- The hump-nosed pit viper (HNP) is a moderately venomous snake.
- HNP snake bites are a common occurrence in Sri Lanka and South India.
- This case highlights an atypical clinical manifestation of a hump-nosed pit viper bite.
This article describes the clinical manifestation of hump-nosed pit viper bite in a previously healthy 47-year-old female. The patient belonged to the Kegalle district, in Sri Lanka. As per her, she was bit by the snake near the back door of her home. Similarly, right after she was bit, there was heavy bleeding at the site of the snake bite. A few minutes after being bit, the patient felt dizzy, nauseated and was screaming in pain because of the bite. In addition, her entire body was numb with profuse sweating and salivation.
While she was being taken to the hospital, her limbs became right and she clenched her jaw tightly. She was unresponsive for a good 5 minutes and frothing which indicated a generalised seizure. She was at the hospital after 30 minutes. The doctor in the outpatient department referred her to the internal medicine ward for administration of antisnake venom.
Physical examination was remarkable of a pulse rate of 100 beats/minute and blood pressure 150/90 mmHg. However, the lungs were clear on auscultation with oxygen saturation of 95% while the patient was breathing ambient air. She had no neurological deficit either. By this time residents of the area has killed the snake and brought it in to the hospital. Doctors identified the snake as a hump-nosed pit viper. Therefore, doctors advised against administration of antisnake venom.
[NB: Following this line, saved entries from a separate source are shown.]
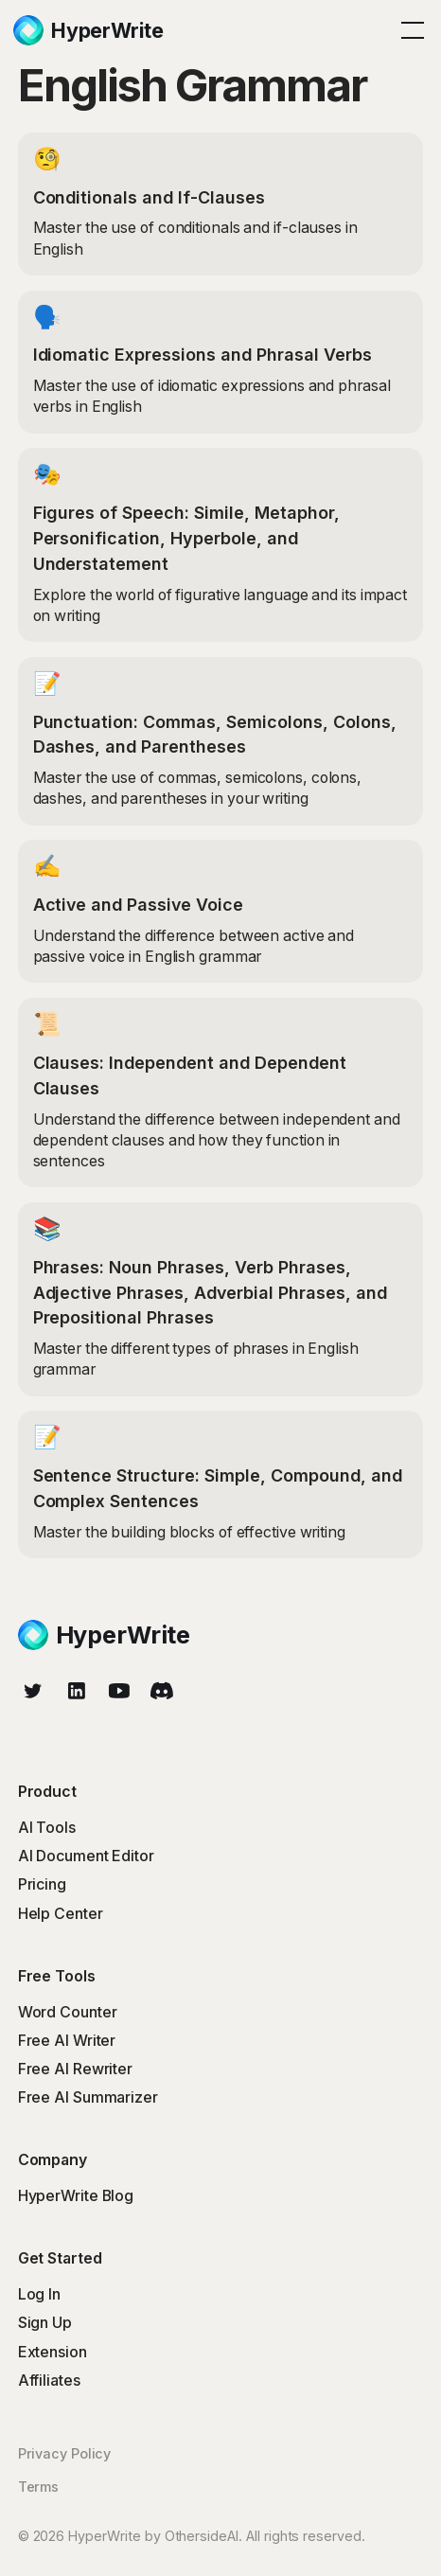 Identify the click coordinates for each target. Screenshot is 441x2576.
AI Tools (47, 1828)
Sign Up (45, 2323)
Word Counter (67, 2012)
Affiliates (49, 2380)
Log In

Further investigation showed that her blood clotting time, platelet count, prothrombin time and international normalized ratio, and activated partial thromboplastin time and liver function were all normal. Despite bleeding at the site of the bite even on admission. Arterial blood gases were indicative of a compensated metabolic acidosis. On the 2nd day, doctors transferred her to a different hospital for further management.
On the 2nd day of admission, a bulla developed at the site of the bite with oedema and warmth at the right foot. Lab work showed neutrophilic leukocytosis and increased CRP level. Doctors started the patient on intravenous antibiotics to cover the wound infection. Her serum creatine was elevated with presence of oliguria on the 2nd day of admission. However, her serum sodium and potassium levels were within normal range from the 1st to the 5th day.
Doctors started her on hemodialysis on the 2nd day, for every other day with fluid management. This continued for 24 days. In addition, doctors started her on oral sodium bicarbonate. The nephrology team managed her for acute kidney injury.
On the 3rd day, the patient’s blood pressure increased to 160/90 mmHg. Doctors prescribed prazosin and nifedipine SR to control the blood pressure. However, her blood pressure remained 140/90 mmHg high till she was discharged. She also developed bilateral lung crepitations that remained for the next 7 days. Moreover, parotid swelling and oedema of the right leg developed on the 3rd day which lasted for 3 days. The oedema lasted for 10 days. There were no signs of hemolysis on the blood work taken on the 2nd day. Although, on the 5th and 11th day her blood work showed microangiopathic hemolytic anemia.
She was referred to a consultant of transfusion medicine who performed plasmapheresis on her on the 7th day. In addition to four other cycles of plasmapheresis with regular wound toilets and debridements. The investigations that followed including EEG were all normal.